中国のエネルギー供給に占める石炭の比率は23年、55.3%と過半を占めている。この石炭依存経済が「脱炭素」を実現するのは、どれほど困難であるのか。察するに余りある事態である。この状況で、米国を向こうに回して「覇権」争いをするのは、大変な勇気が必要であろう。
『東洋経済オンライン』(6月7日付)は、「中国の石炭産地に『カーボンニュートラル』の試練」と題する記事を掲載した。この記事は、中国『財新』の転載である。
中国政府は「2030年までに二酸化炭素(CO2)の排出量を減少に転じさせ、2060年までにカーボンニュートラル実現を目指す」という国家目標を掲げている。そんな中、都市の発展を化石燃料に依存してきた石炭産業の城下町は、どのような課題に直面しているのだろうか。
(1)「山西省の非営利シンクタンク、科城能源環境創新研究院の最新レポートは、中国有数の石炭産地である同省を事例に、石炭産業の構造転換が地元の雇用、財政、環境などに及ぼす長期的影響を分析。長年にわたる石炭の大規模採掘が山西省の生態環境を脆弱にし、石炭依存のモノカルチャーが持続可能な経済発展を阻害していると指摘した」
日本の石炭産業の構造転換時は、高度経済成長の真っ只中で行った。人員整理をしても転職先が存在した。現在の中国は、完全に後手に回っている。転職先など全くない中で、閉山しなければならないという切羽詰まった状態だ。「計画経済」の名前が泣く事態になっているのは、どこに間違いがあるのか。権力が一部に集中して、分散化されていないので置き去りにされた結果だ。

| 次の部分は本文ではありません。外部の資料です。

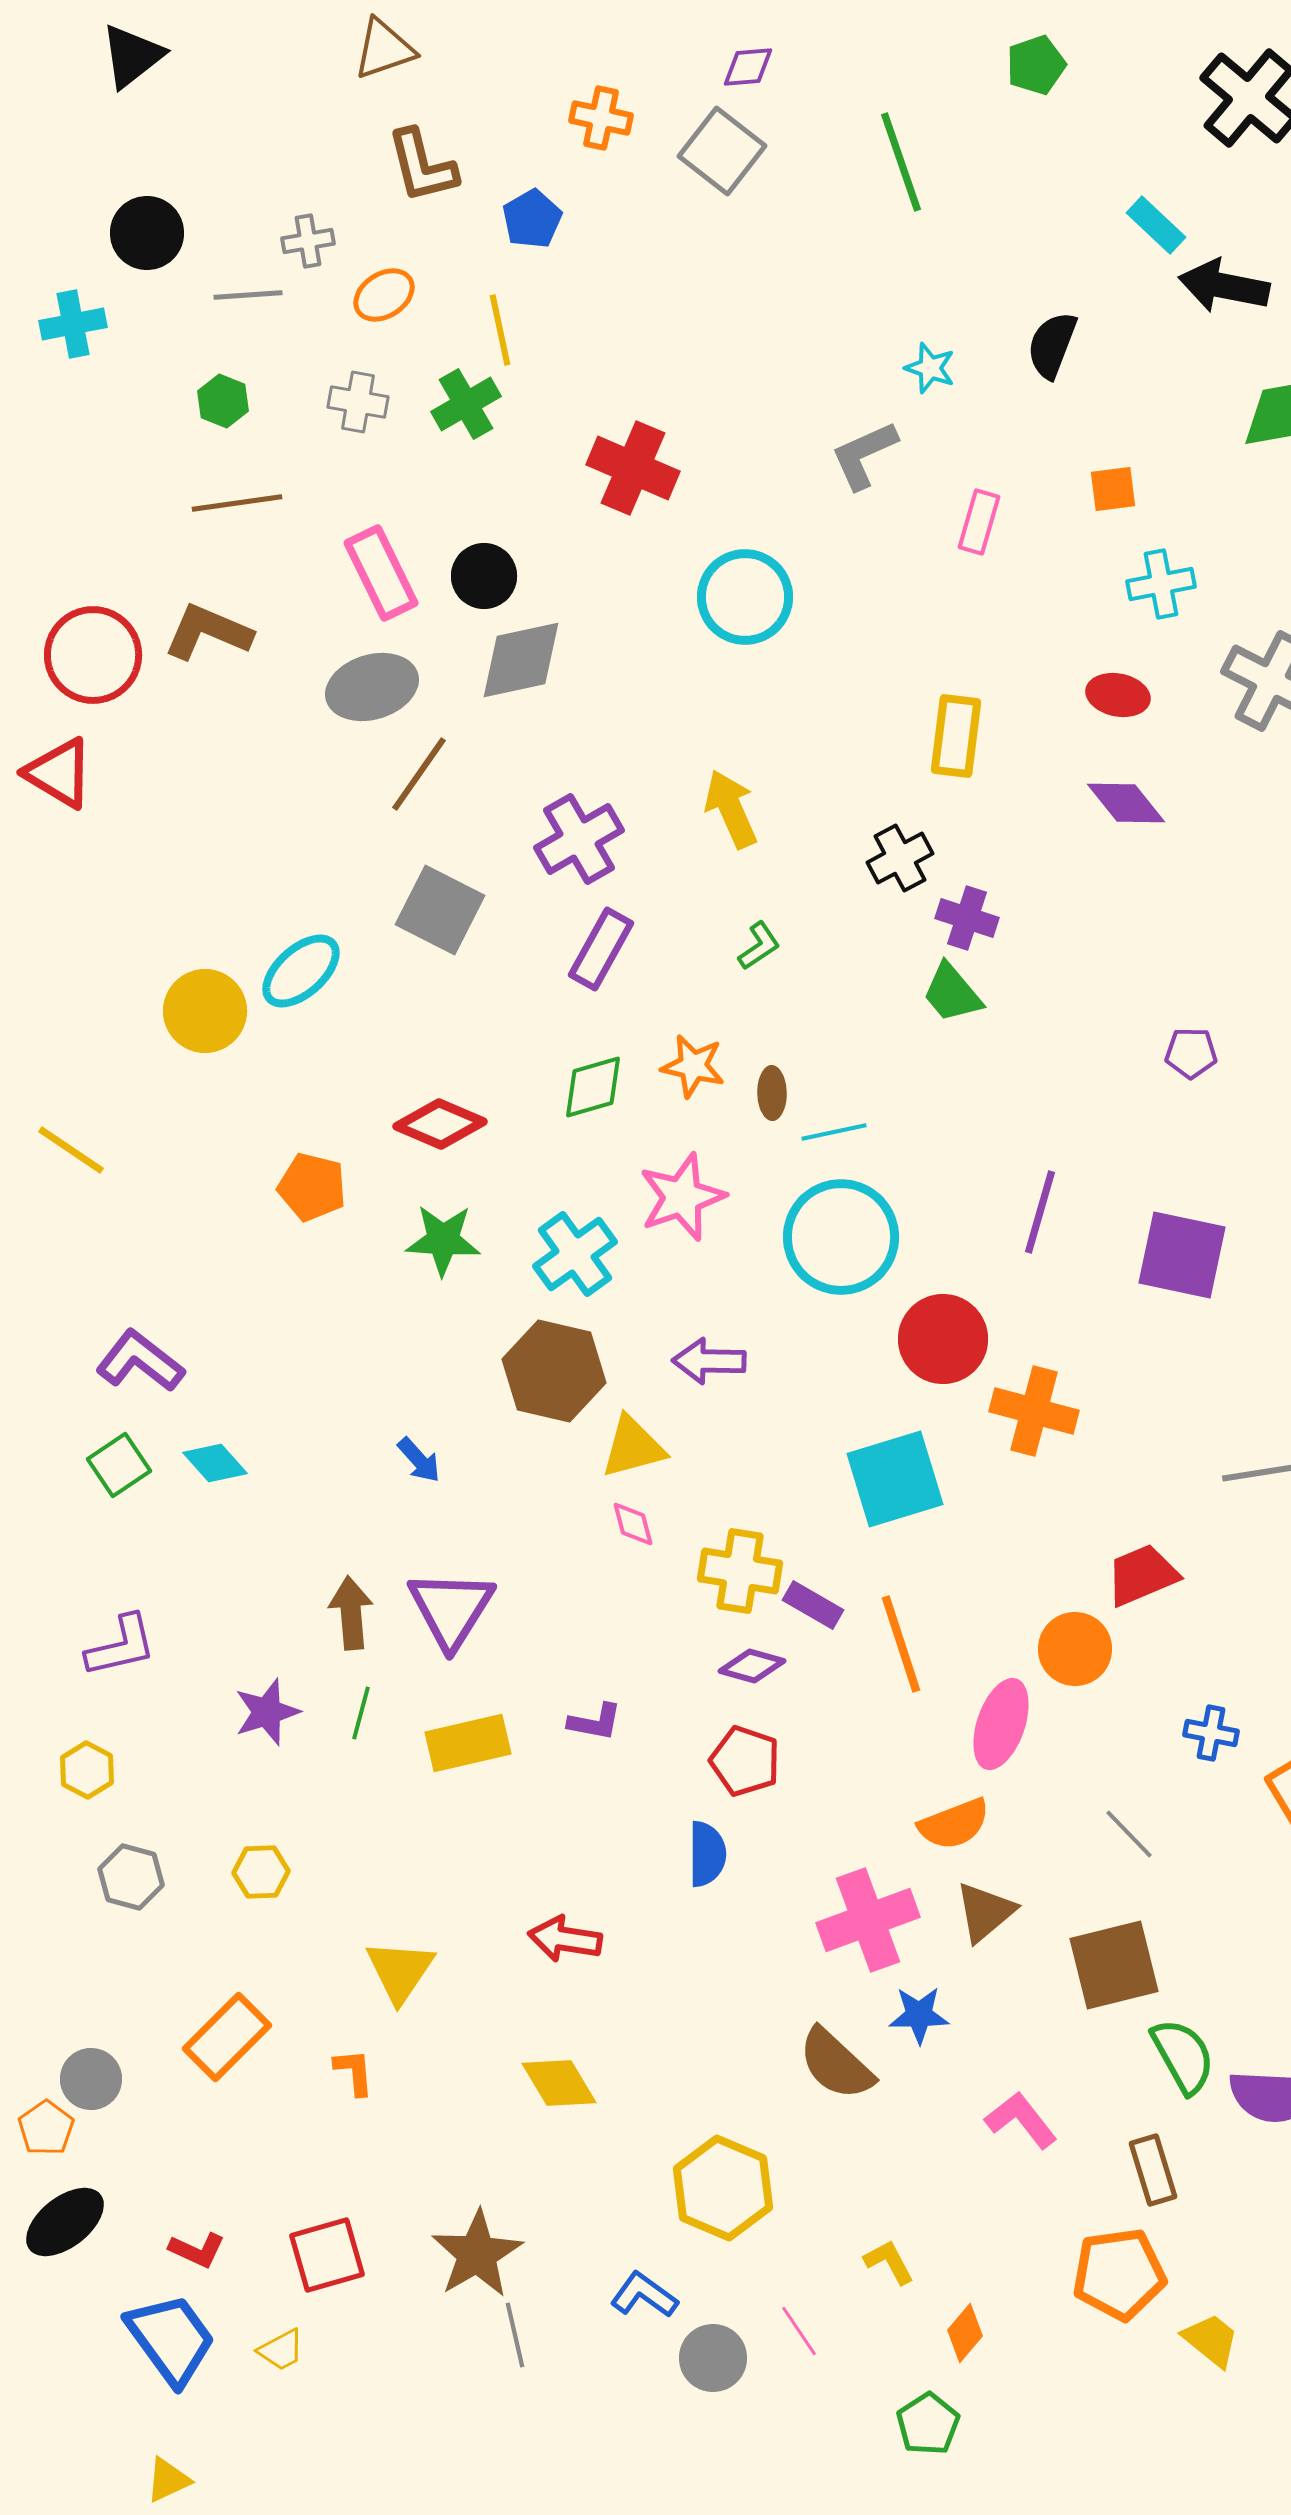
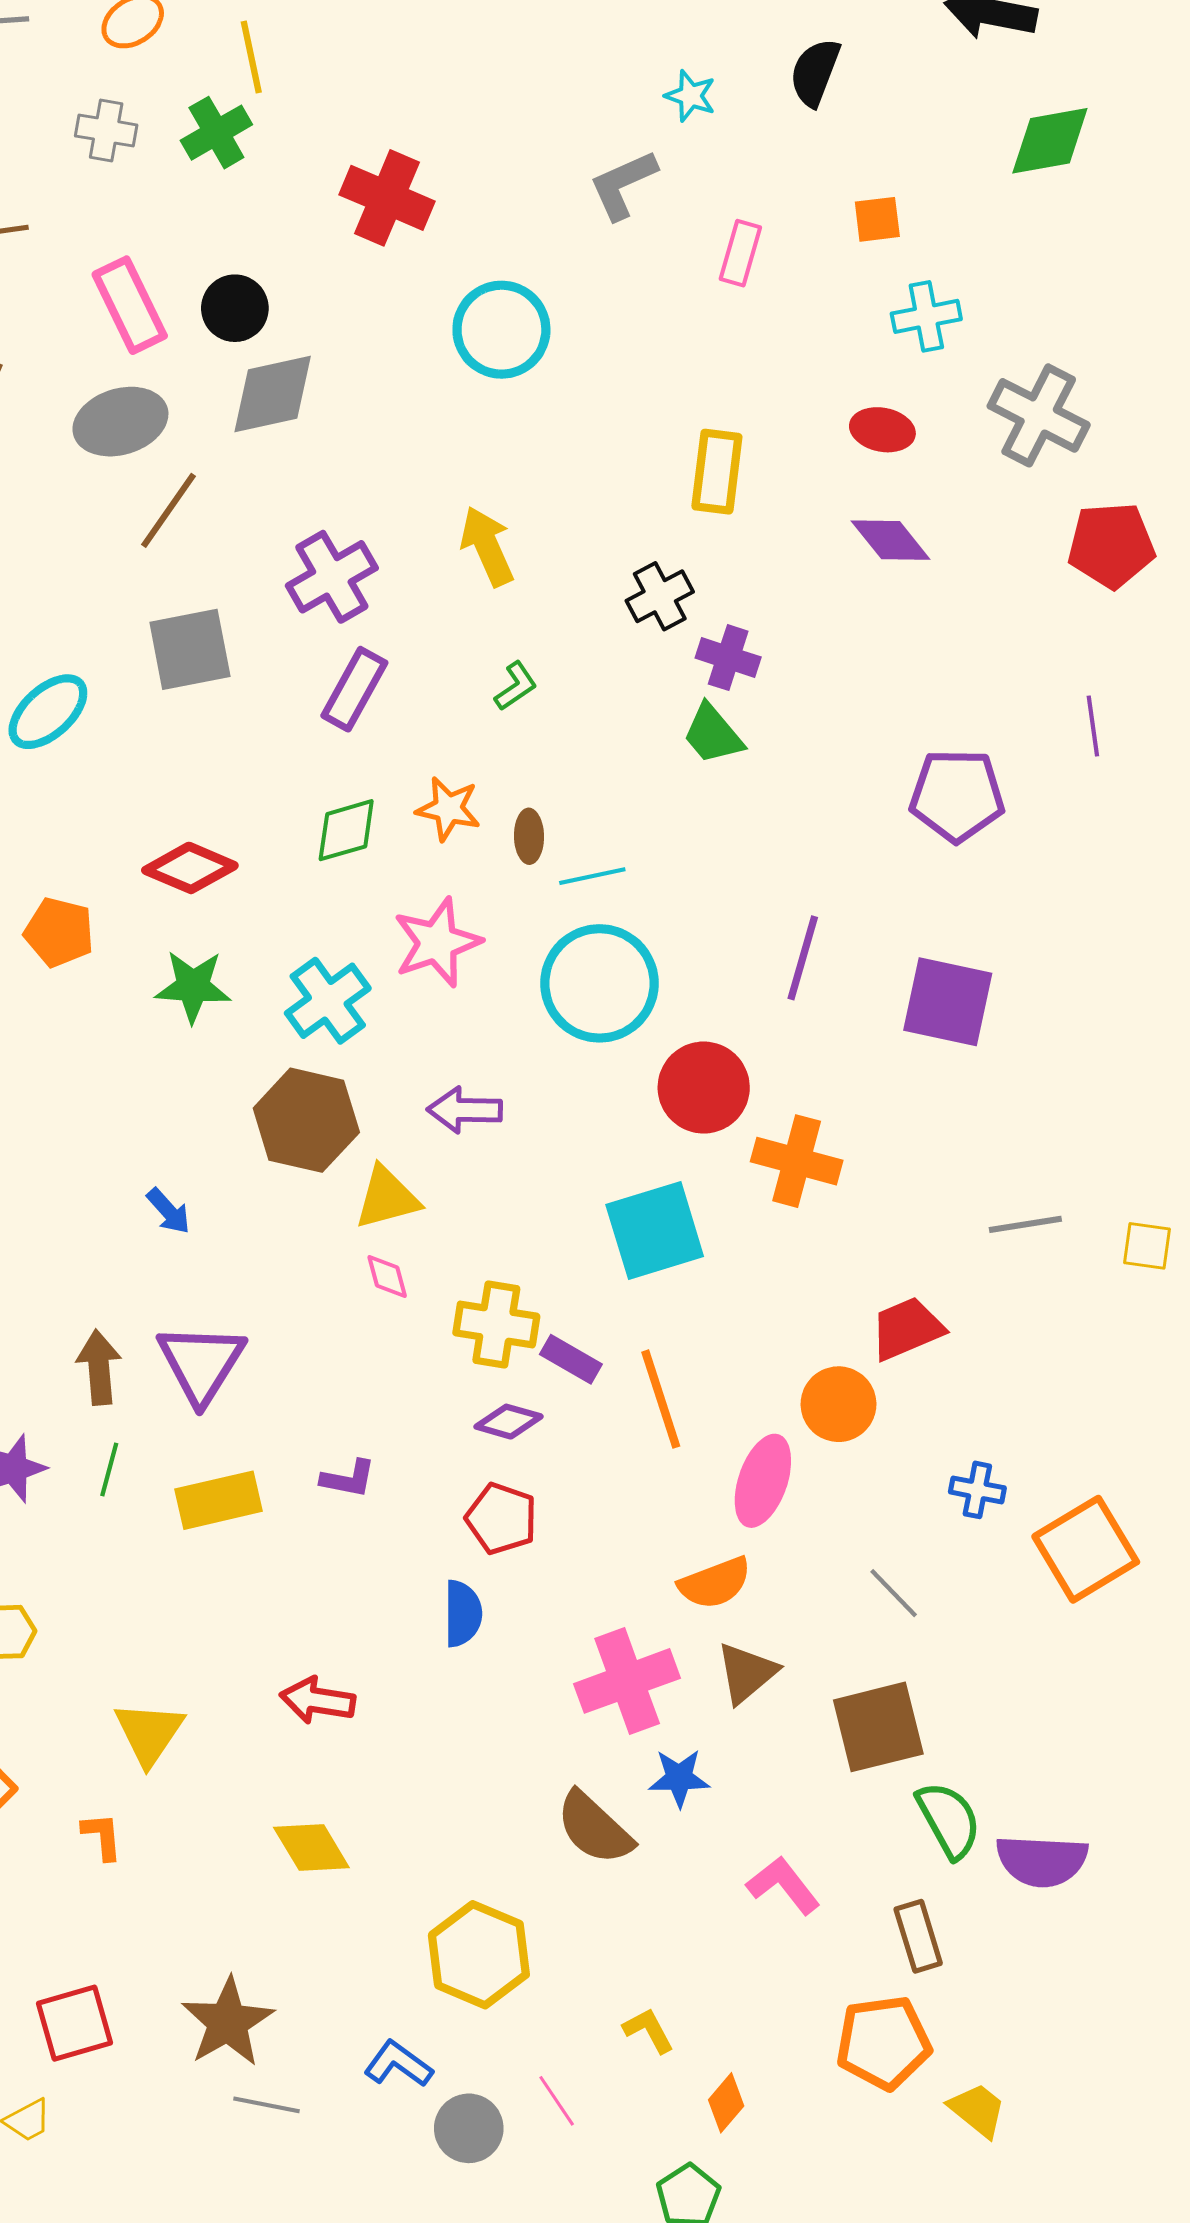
gray square: (440, 910) -> (190, 649), turned -38
purple pentagon: (1191, 1053) -> (957, 795), size x1.8
gray line: (515, 2335) -> (267, 2105), turned -66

(2)「カーボンニュートラルを目指す国家目標の下で、山西省は経済構造の全面転換を迫られている。それを進めるため、山西省政府は2024年の政府活動報告(施政方針)で「公正転型(公正な構造転換)」というコンセプトを初めて打ち出した。その意味するところは、「環境にやさしい低炭素型の経済発展モデルへの移行を進めながら、地元の雇用や社会的弱者の生活などに与える負の影響に正しく対処し、社会的な公平・公正を確保する」というものだ。だが、公正転型の実現は容易なことではない」
新しい雇用先が存在しない中で、石炭産業の整理などうまくいくはずがない。これこそ、中央政府の財政負担で行うプロジェクトだ。「公正転型(公正な構造転換)」とは、こういう状態を指している。習氏は、財政赤字拡大を嫌っているので、省単位で業態転換せよというのが限度であろう。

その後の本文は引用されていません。